Be realistic about what you can achieve in the ICT Club timeline, but ensure you plan for quantity, balance, and diversity!
Part 5: Data is Power, Use it Responsibly!
Creating the dataset gives you, the developers, enormous influence over how your AI behaves. A well-planned, healthy dataset is the foundation for an accurate, fair, and useful AI model. A poor dataset leads to poor results – remember Garbage In, Garbage Out (GIGO).
Keep your collected data organized and safe. Label it clearly. And always keep your training data separate from your test data until it’s time for the final evaluation!

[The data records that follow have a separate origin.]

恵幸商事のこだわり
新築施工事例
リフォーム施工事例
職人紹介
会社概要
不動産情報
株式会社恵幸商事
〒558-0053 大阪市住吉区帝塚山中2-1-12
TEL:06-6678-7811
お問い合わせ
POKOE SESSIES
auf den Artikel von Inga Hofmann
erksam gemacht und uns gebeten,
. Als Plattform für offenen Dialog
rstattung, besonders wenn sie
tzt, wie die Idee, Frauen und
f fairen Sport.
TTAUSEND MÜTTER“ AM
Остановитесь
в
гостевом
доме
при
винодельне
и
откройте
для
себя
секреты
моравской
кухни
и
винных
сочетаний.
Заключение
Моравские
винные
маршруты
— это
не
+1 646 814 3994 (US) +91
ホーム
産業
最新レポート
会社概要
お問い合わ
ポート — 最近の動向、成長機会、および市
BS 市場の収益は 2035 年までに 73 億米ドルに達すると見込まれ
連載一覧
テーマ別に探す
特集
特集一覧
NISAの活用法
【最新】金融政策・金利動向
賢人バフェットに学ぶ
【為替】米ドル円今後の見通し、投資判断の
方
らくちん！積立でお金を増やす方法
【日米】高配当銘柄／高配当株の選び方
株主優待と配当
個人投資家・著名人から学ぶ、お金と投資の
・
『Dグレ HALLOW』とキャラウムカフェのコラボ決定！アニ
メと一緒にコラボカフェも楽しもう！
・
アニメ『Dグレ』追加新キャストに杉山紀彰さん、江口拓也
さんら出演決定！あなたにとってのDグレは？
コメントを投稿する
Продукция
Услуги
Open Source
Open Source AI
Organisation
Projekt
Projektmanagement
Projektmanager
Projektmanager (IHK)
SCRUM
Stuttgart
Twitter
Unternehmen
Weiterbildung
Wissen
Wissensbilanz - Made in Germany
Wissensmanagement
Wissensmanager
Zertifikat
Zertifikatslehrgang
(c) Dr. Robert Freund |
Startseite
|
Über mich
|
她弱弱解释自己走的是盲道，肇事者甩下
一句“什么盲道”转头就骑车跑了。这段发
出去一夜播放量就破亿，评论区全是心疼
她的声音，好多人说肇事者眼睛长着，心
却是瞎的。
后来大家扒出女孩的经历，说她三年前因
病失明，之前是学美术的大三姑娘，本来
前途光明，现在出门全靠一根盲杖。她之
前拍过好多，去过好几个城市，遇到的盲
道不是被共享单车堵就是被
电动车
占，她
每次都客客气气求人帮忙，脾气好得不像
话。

Part 6: Quick Review (Key Terms)
- Datasets: Collections of data (images, text, sound, numbers) used to train AI.
- Healthy Dataset: Has good Quantity, Balance, Diversity, and a separate Test Set.
- Sensor: A device that detects environmental changes (light, sound, temp, etc.).
- Microcontroller: A small computer (like Arduino) often used with sensors.
- Bias (in AI): When an AI model performs unfairly or inaccurately for certain groups due to unrepresentative training data.
- Informed Consent: Getting clear permission from people before collecting data about them, explaining how it will be used and protected.
Part 7: More Resources
The lesson links to helpful resources:
- A Wikipedia list of sensors.
- A video about microcontrollers.
- A tutorial on using public datasets from Kaggle.
Conclusion
Webale Kunoonyereza! (Thank you for researching/planning!) Planning your dataset is a critical thinking exercise. It forces you to consider not just the technical aspects but also the ethical implications of building AI. A thoughtfully collected dataset is your best tool for creating an AI solution that genuinely helps your community in Uganda.
Now, complete that worksheet and start thinking about how you’ll carefully gather your data! Musigale bulungi! (Stay well!)